Funding and denouncing Israeli occupation
By Ramzy Baroud
March 13, 2013

Bad news emerged from Israel in recent weeks. It’s not that good news has the habit of being associated with Israel, its military occupation, institutionalised discrimination and mistreatment of Palestinians, but the emerging consensus that Israel is heading to an irrevocably perilous course is now crossing the realm of political analysts to that of international organisations that are often supportive of or too lenient in the face of Israel’s militancy and dismissal of international law.

Only few international law experts would defend or explain Israel’s feverish settlement constructions on occupied Palestinian land. Yet, there has been little or no interest on the part of Western powers, led by the United States, to pressure Israel to cease its illegal activities. In fact, without US and European funding, it would have been nearly impossible for Israel to build settlements and transfer over half a million Israelis over the years to live on stolen Palestinian land, in violation of numerous international laws, including the 4th Geneva Convention. Worse still, trade with European and other countries sustained and flourished these very illegal settlements, at the expense of Palestinians who have suffered massive ethnic cleansing campaigns since 1967.

At last, EU diplomats in East Jerusalem and the West Bank are speaking out in unequivocal terms. In a report released on February 27, the diplomats resolved that “settlement construction remains the biggest single threat to the two-state solution.
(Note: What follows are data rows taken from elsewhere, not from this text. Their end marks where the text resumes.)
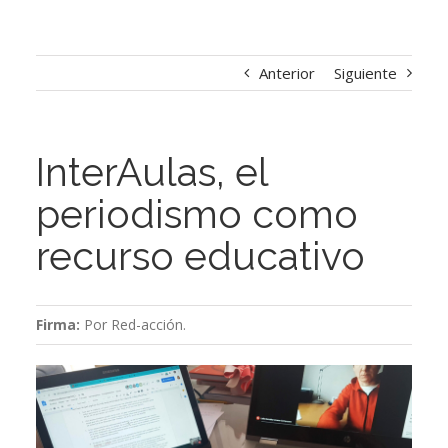
Anterior
Siguiente
InterAulas, el
periodismo como
recurso educativo
Firma:
Por Red-acción.
Ver
imagen
más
It is systematic, deliberate and provocative”.

Moreover, “the report called for strict application of an EU-Israel trade pact to ensure products from settlements do not receive preferential treatment under the accord in European markets”, said Reuters.

The report called on EU states “not to support ... research, education and technological cooperation” with settlements, and to “discourage” investing in Israeli companies that operate in the occupied territories.

Expectedly, the report is non-binding, and even if such recommendations are considered, Israel and its EU friends and lobbies are likely to find many loopholes and pretences that would somehow deprive any EU action of substance and vigour.

The fact remains that without civil society action, focused on turning up the heat against European governments, especially diehard supporters of Israel, such as the British government, business with Israel is most likely to carry on as usual.

The real political and moral crisis does not lie only in the fact that Israel is flaunting international law, but also in the fact that the supposed guardians of international law are the very ones who are empowering Israel to carry out its bad deeds, which include disempowering and bankrupting Palestinians.

Last January, an Oxfam report said that the Palestinian economy, which is currently in utter disarray, could generate urgently needed income ($1.5 billon to be exact) if Israel eased its restrictions in the Jordan Valley alone. But without suitable access to their own land and to water sources, Palestinians in the valley continue to agonise, while Israeli Jewish settlers are thriving.

While the United States government has done everything in its power to undermine Palestinian rights, defend Israel at any cost and ensure Israel’s superiority and military “edge” over all its neighbours combined, the EU has falsely acquired a more balanced reputation. Nothing can be further from the truth.

In a recent report, the Palestinian rights group Al Haq emphasised that trading in produce grown in settlements alone had “directly contributed to the growth and viability of settlements by providing an essential source of revenue that allows them to thrive”. The reported value of total EU trade with illegal Jewish settlements amounts to approximately $300 million annually, compared to nearly a tenth of the total amount traded with Palestinians.

The volume may appear small if juxtaposed to the some $39 billion, the total trade between the EU and Israel reported in 2011 alone. But that means, according to Dalia Hatuqa, writing for Al Monitor on January 17, “the EU has some room for leverage given it is Israel’s largest trade partner, and it receives some 20 per cent of total Israeli exports”.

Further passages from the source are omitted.